The thing about blasts is the intense pressure that even a mechanical explosion (overpressure versus chemical det) from pipe/cooker IEDs will hit the body with - saw a lot of broken bones (suffered from a few myself), concussions and collapsed lungs/tension pneumothorax

Another simple to use tool is a needle chest decompression pen, they even teach it to grunts now for CLS, besides massive bloodloss collapsed lungs kill the hell out of people

sent from a paper cup and string via quantum wierdness


----------



## 2centprofit (Jan 2, 2017)

RJAMES said:


> I see the IV Admin set - any IV fluid. I would keep the nasal airways but would not carry the oral. To use the oral they have to be unconscious. If you do have the CPR mask and air ways get an ambu bag to use with them.
> 
> Now days with so many explosions/ bombs I would get some tourniquets. Also add some super glue try and use it instead of staples, sewing. Sometimes the glue and stiri strips work well. Also recommend adding Oral Jell .


I have 2-3 tourniquet setups I may have forgot to mention. Thanks for the superglue suggestion.

Correct me if I'm wrong but I believe the clove oil is meant to be a toothache remedy with a similar application as oral jell. The kit does not come with IV fluids, which is good since there won't be extra weight...but kind of makes it pointless to have unless I raid a hospital after SHTF.

I had to google ambu-bag - those things look awesome. I'll have to add one to the kit. Thanks for the suggestion!

May I ask why you wouldn't carry the oral airways?



A Watchman said:


> Hang on I'll be right back ..... gotta go take care of my eye bleeding. Meanwhile post an INTRO post. You sound like you might have some good info to share here, so tell us about yourself and stick around .... or jump right on in as you say.


Intro posted.  I think I may have some ocular bandages for ya'.


----------



## 2centprofit (Jan 2, 2017)

AnotherSOFSurvivor said:


> Definitely agree with that - I was suspicious at first but seeing them in action I keep Saline Lock Kits on hand with extra 18ga caths/needles and Leur-lock syringes to flash/check for infiltration
> 
> Another simple to use tool is a needle chest decompression pen, they even teach it to grunts now for CLS, besides massive bloodloss collapsed lungs kill the hell out of people


Another awesome suggestion! Using one is a bit over my head at this point to be honest. My entire medical training comes from watching House. I've seen it done on the show a few times. I'm guessing it has to be done in a certain spot? Also could you elaborate on the first part of your post regarding checking for infiltration?

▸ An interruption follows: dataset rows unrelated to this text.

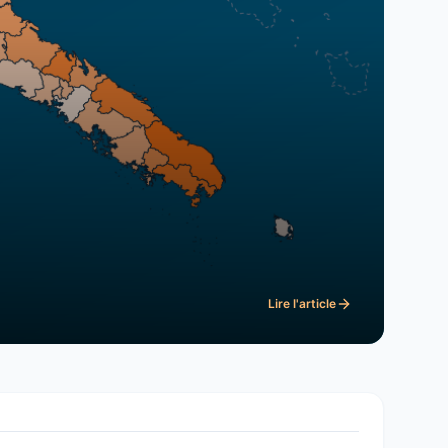
Lire l'article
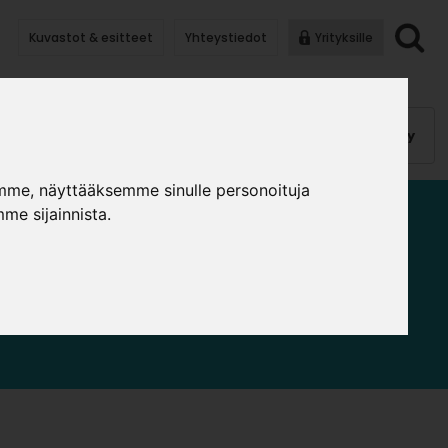
Kuvastot & esitteet
Yhteystiedot
Yrityksille
anauhat
Kalusterungot, ovet
Helat
Pintakäsittely
mme, näyttääksemme sinulle personoituja
me sijainnista.
T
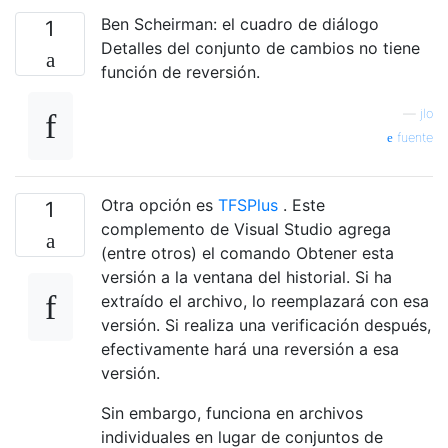
Ben Scheirman: el cuadro de diálogo
1
Detalles del conjunto de cambios no tiene
función de reversión.
—
jlo
fuente
Otra opción es
TFSPlus
. Este
1
complemento de Visual Studio agrega
(entre otros) el comando Obtener esta
versión a la ventana del historial. Si ha
extraído el archivo, lo reemplazará con esa
versión. Si realiza una verificación después,
efectivamente hará una reversión a esa
versión.
Sin embargo, funciona en archivos
individuales en lugar de conjuntos de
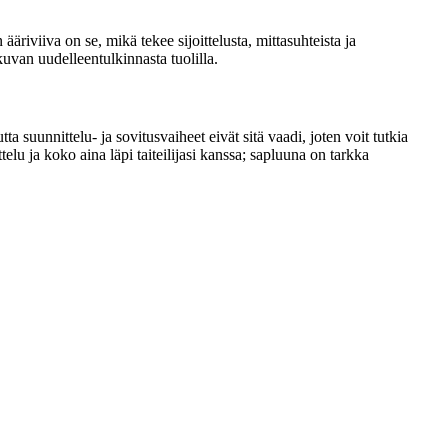
äriviiva on se, mikä tekee sijoittelusta, mittasuhteista ja
kuvan uudelleentulkinnasta tuolilla.
uunnittelu- ja sovitusvaiheet eivät sitä vaadi, joten voit tutkia
telu ja koko aina läpi taiteilijasi kanssa; sapluuna on tarkka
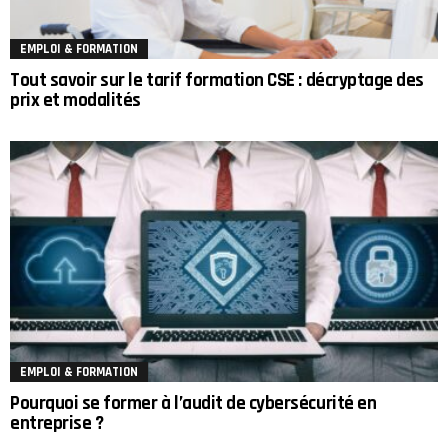
EMPLOI & FORMATION
Tout savoir sur le tarif formation CSE : décryptage des
prix et modalités
EMPLOI & FORMATION
Pourquoi se former à l’audit de cybersécurité en
entreprise ?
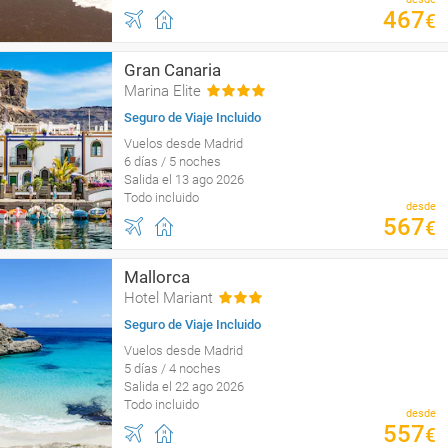
467
€
Gran Canaria
Marina Elite
Seguro de Viaje Incluido
Vuelos desde Madrid
6 días / 5 noches
Salida el 13 ago 2026
Todo incluido
desde
567
€
Mallorca
Hotel Mariant
Seguro de Viaje Incluido
Vuelos desde Madrid
5 días / 4 noches
Salida el 22 ago 2026
Todo incluido
desde
557
€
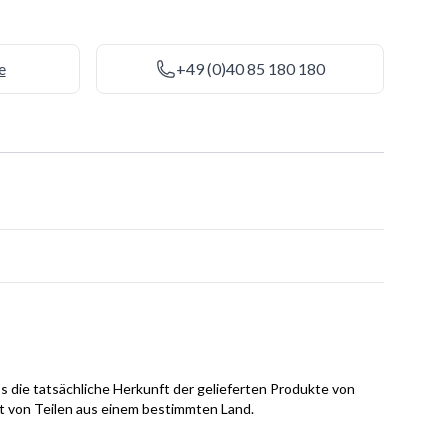
e
+49 (0)40 85 180 180
s die tatsächliche Herkunft der gelieferten Produkte von
it von Teilen aus einem bestimmten Land.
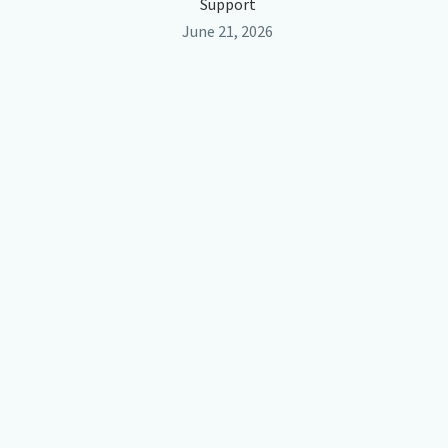
Support
June 21, 2026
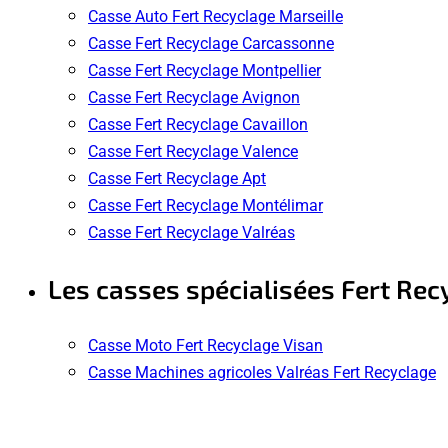
Casse Auto Fert Recyclage Marseille
Casse Fert Recyclage Carcassonne
Casse Fert Recyclage Montpellier
Casse Fert Recyclage Avignon
Casse Fert Recyclage Cavaillon
Casse Fert Recyclage Valence
Casse Fert Recyclage Apt
Casse Fert Recyclage Montélimar
Casse Fert Recyclage Valréas
Les casses spécialisées Fert Rec
Casse Moto Fert Recyclage Visan
Casse Machines agricoles Valréas Fert Recyclage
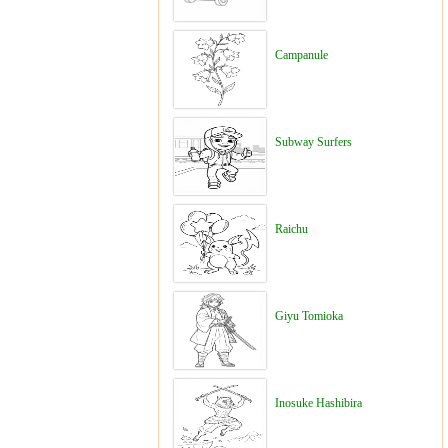
Campanule
Subway Surfers
Raichu
Giyu Tomioka
Inosuke Hashibira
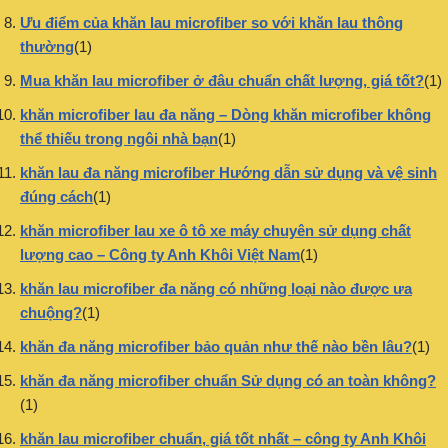
Ưu điểm của khăn lau microfiber so với khăn lau thông
thường
(1)
Mua khăn lau microfiber ở đâu chuẩn chất lượng, giá tốt?
(1)
khăn microfiber lau đa năng – Dòng khăn microfiber không
thể thiếu trong ngôi nhà bạn
(1)
khăn lau đa năng microfiber Hướng dẫn sử dụng và vệ sinh
đúng cách
(1)
khăn microfiber lau xe ô tô xe máy chuyên sử dụng chất
lượng cao – Công ty Anh Khôi Việt Nam
(1)
khăn lau microfiber đa năng có những loại nào được ưa
chuộng?
(1)
khăn đa năng microfiber bảo quản như thế nào bền lâu?
(1)
khăn đa năng microfiber chuẩn Sử dụng có an toàn không?
(1)
khăn lau microfiber chuẩn, giá tốt nhất – công ty Anh Khôi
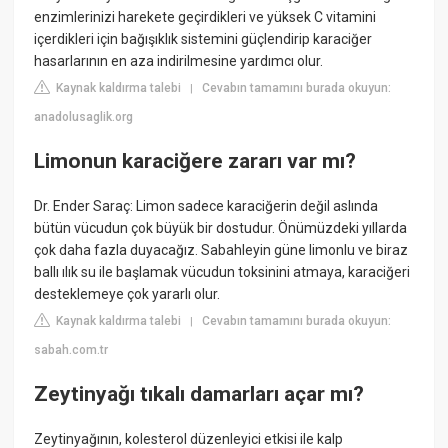
enzimlerinizi harekete geçirdikleri ve yüksek C vitamini
içerdikleri için bağışıklık sistemini güçlendirip karaciğer
hasarlarının en aza indirilmesine yardımcı olur.
Kaynak kaldırma talebi
Cevabın tamamını burada okuyun:
|
anadolusaglik.org
Limonun karaciğere zararı var mı?
Dr. Ender Saraç: Limon sadece karaciğerin değil aslında
bütün vücudun çok büyük bir dostudur. Önümüzdeki yıllarda
çok daha fazla duyacağız. Sabahleyin güne limonlu ve biraz
ballı ılık su ile başlamak vücudun toksinini atmaya, karaciğeri
desteklemeye çok yararlı olur.
Kaynak kaldırma talebi
Cevabın tamamını burada okuyun:
|
sabah.com.tr
Zeytinyağı tıkalı damarları açar mı?
Zeytinyağının, kolesterol düzenleyici etkisi ile kalp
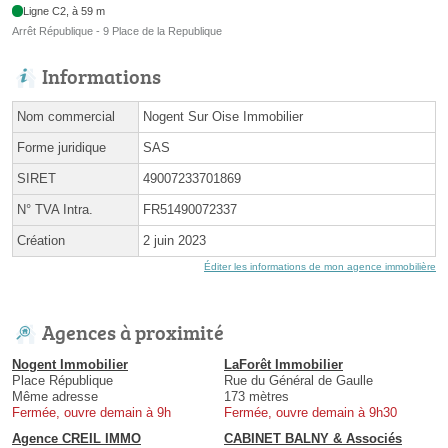
Ligne C2, à 59 m
Arrêt République - 9 Place de la Republique
Informations
Nom commercial
Nogent Sur Oise Immobilier
Forme juridique
SAS
SIRET
49007233701869
N° TVA Intra.
FR51490072337
Création
2 juin 2023
Éditer les informations de mon agence immobilière
Agences à proximité
Nogent Immobilier
LaForêt Immobilier
Place République
Rue du Général de Gaulle
Même adresse
173 mètres
Fermée, ouvre demain à 9h
Fermée, ouvre demain à 9h30
Agence CREIL IMMO
CABINET BALNY & Associés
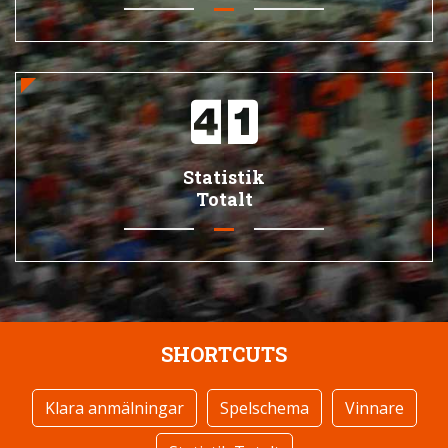
Statistik
Totalt
SHORTCUTS
Klara anmälningar
Spelschema
Vinnare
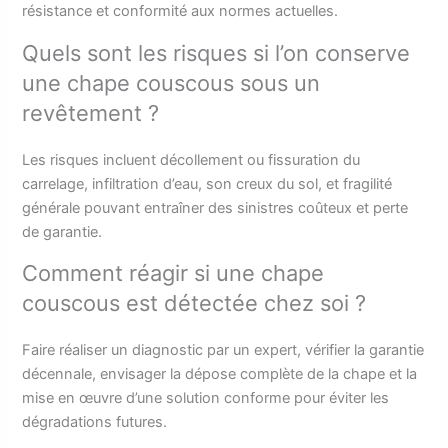
résistance et conformité aux normes actuelles.
Quels sont les risques si l’on conserve
une chape couscous sous un
revêtement ?
Les risques incluent décollement ou fissuration du
carrelage, infiltration d’eau, son creux du sol, et fragilité
générale pouvant entraîner des sinistres coûteux et perte
de garantie.
Comment réagir si une chape
couscous est détectée chez soi ?
Faire réaliser un diagnostic par un expert, vérifier la garantie
décennale, envisager la dépose complète de la chape et la
mise en œuvre d’une solution conforme pour éviter les
dégradations futures.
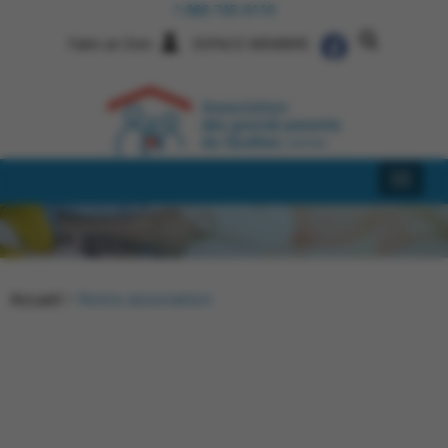
1 866 745-6110
Faire un Don
ESPACE MEMBRE
Accueil
>
Notre association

PS...I am fully aware of the laws regarding treating someone without a medical license and I would never try and treat someone other than family, outside of my comfort zone, and only if it were absolutely necessary. My lack of medical skill/ knowledge does not correlate with or equate to me being a gung-ho oh-hey-I-have-a-med-kit and now I'm a doctor idiotic thinking. (Just throwing that out there...)


----------



## AnotherSOFSurvivor (Sep 7, 2016)

2centprofit said:


> Another awesome suggestion! Using one is a bit over my head at this point to be honest. My entire medical training comes from watching House. I've seen it done on the show a few times. I'm guessing it has to be done in a certain spot? Also could you elaborate on the first part of your post regarding checking for infiltration?
> 
> PS...I am fully aware of the laws regarding treating someone without a medical license and I would never try and treat someone other than family, outside of my comfort zone, and only if it were absolutely necessary. My lack of medical skill/ knowledge does not correlate with or equate to me being a gung-ho oh-hey-I-have-a-med-kit and now I'm a doctor idiotic thinking. (Just throwing that out there...)


Id suggest you look up the Army CLS manual, its not as "cool" as the latest 18D pub but it will square you away - typically the spot you stab them in is between the 2nd and 3rd rib (2nd intercoastal space?)

And infiltration means if you get a saline lock in them and miss the vein, when you flash the lock it will fill their skin with liquid...not good, you can get away with giving a doggo SubQ fluids not humans

And screw a degree if its someone you care about

sent from a paper cup and string via quantum wierdness


----------



## RJAMES (Dec 23, 2016)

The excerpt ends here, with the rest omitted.